From the records below, transcribe exactly the lines that begin at the line with "柄のセットアップスタイル" and end at the line with "Índice de contenido", both included.

───── Exercise input ─────

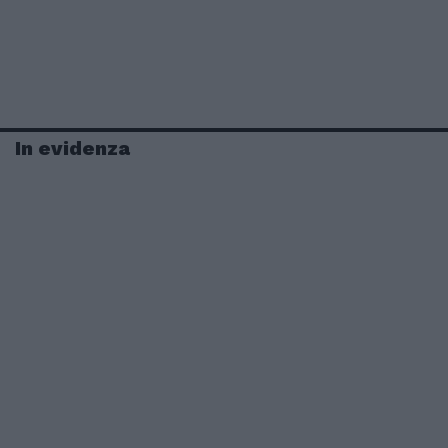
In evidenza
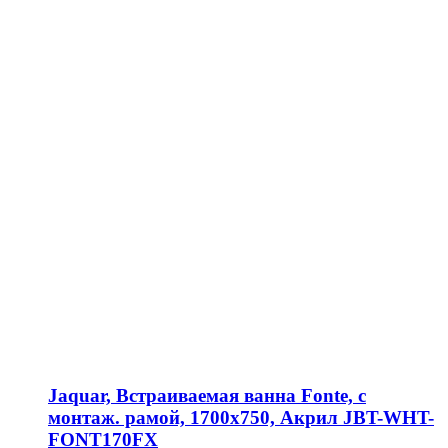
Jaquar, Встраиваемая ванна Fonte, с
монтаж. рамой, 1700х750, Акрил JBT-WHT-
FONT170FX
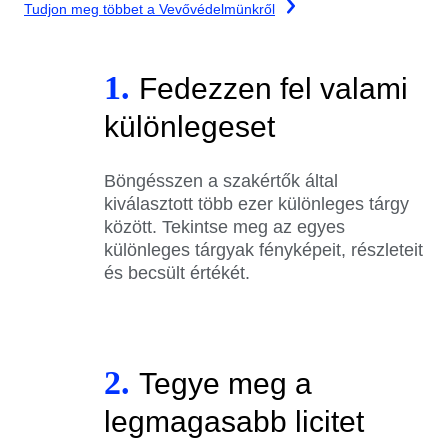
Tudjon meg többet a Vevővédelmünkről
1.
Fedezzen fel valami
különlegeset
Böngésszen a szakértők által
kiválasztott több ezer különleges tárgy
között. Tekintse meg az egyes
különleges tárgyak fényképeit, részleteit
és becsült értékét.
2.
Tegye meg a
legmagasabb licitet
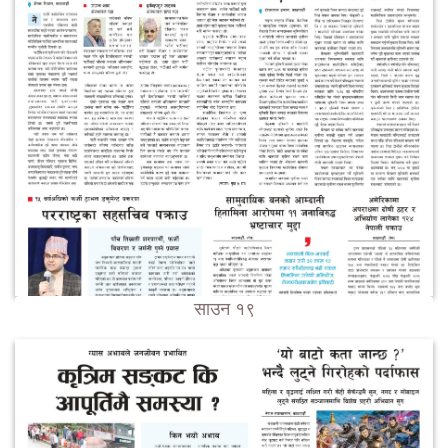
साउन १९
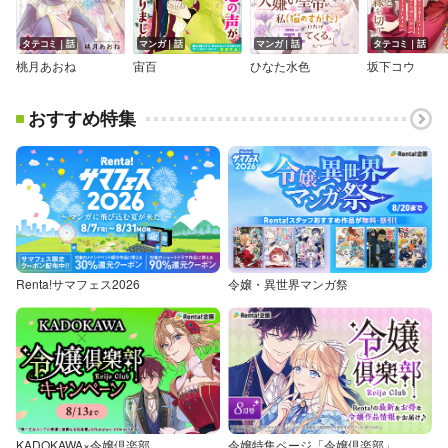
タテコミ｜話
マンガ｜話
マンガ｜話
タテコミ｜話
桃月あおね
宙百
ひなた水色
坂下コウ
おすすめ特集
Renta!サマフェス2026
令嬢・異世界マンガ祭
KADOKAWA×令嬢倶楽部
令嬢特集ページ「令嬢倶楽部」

─────
───── Exercise input ─────

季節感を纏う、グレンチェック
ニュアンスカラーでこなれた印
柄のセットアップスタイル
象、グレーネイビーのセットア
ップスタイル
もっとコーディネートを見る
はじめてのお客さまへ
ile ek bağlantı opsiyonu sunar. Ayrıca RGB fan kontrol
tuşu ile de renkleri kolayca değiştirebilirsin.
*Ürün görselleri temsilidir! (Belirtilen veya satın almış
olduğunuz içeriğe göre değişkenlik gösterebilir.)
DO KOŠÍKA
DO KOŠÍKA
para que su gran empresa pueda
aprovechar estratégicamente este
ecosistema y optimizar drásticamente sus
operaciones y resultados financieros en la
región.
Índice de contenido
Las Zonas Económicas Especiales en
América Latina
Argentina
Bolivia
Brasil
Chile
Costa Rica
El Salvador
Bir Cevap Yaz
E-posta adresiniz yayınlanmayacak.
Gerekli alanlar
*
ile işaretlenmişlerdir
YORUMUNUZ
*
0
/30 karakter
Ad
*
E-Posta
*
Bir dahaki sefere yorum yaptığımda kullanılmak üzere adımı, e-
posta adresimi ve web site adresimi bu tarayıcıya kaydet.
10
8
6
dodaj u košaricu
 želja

─────

### Output below
柄のセットアップスタイル
象、グレーネイビーのセットア
ップスタイル
もっとコーディネートを見る
はじめてのお客さまへ
ile ek bağlantı opsiyonu sunar. Ayrıca RGB fan kontrol
tuşu ile de renkleri kolayca değiştirebilirsin.
*Ürün görselleri temsilidir! (Belirtilen veya satın almış
olduğunuz içeriğe göre değişkenlik gösterebilir.)
DO KOŠÍKA
DO KOŠÍKA
para que su gran empresa pueda
aprovechar estratégicamente este
ecosistema y optimizar drásticamente sus
operaciones y resultados financieros en la
región.
Índice de contenido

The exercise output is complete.